I'm more of a lurker, but this really interested me. This is coming from a fencer who can fence both dominant and non-dominant sides (I'm also a switch-hitter in baseball, but that doesn't have swords in it—usually). Now, maybe it's different when using actual swords or SCA type stuff than it is fencing, but from the sport fencing side of things, the problem isn't strength, it's more accuracy and finesse and being able to use tactics properly when it comes to switching hands and not being ambidextrous. If you can't properly use tactics, if you lose your finesse and accuracy and ability to perform footwork, you aren't going to land that hit, so it won't matter how strong it is.

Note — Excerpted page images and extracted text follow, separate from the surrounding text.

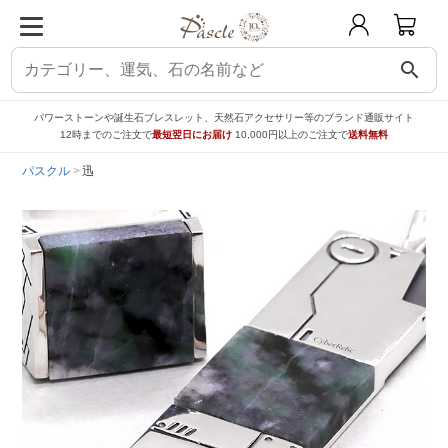
search
パワーストーンや誕生石ブレスレット、天然石アクセサリー等のブランド通販サイト
12時までのご注文で
最短翌日にお届け
10,000円以上のご注文で
送料無料
パスクル
迅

The dominant arm is generally stronger because it's used more since it's the dominant arm. The non-dominant arm can be trained and strengthened to match the dominant arm in strength. With swords/fencing, the problem with using the non-dominant hand when you aren't truly ambidextrous is a matter of timing, reaction, instinct vs. you have to think just a tiny bit, and that non-dominant hand is always going to feel a tiny bit awkward while fighting/fencing no matter how much you train. You also have to add in footwork—your lead foot is going to change, your pivot is going to change, the distance you're most used to maintaining is even going to change. And you'll have to think about it since it's far less instinctive when you're using your non-dominant hand. Thinking is, well, bad. You want reactions and planning and strategies to be instinctive. You don't think, exactly. Well, you sort of do. You just do it so quickly from training and practice that you aren't aware of it, if that makes sense. But you switch hands and suddenly you're aware of thinking. You can mostly train it away. Mostly. But unless you're truly ambidextrous and both sides feel equally as comfortable, the non-dominant hand will always have that tiny bit of awkward.
I wonder how much complaining Cullen (or any of the melee fighters) would do if they were injured enough to have to switch hands and re-learn a lot of things. Though I imagine, say, Cassandra would have more of a vocal reaction to it than Cullen.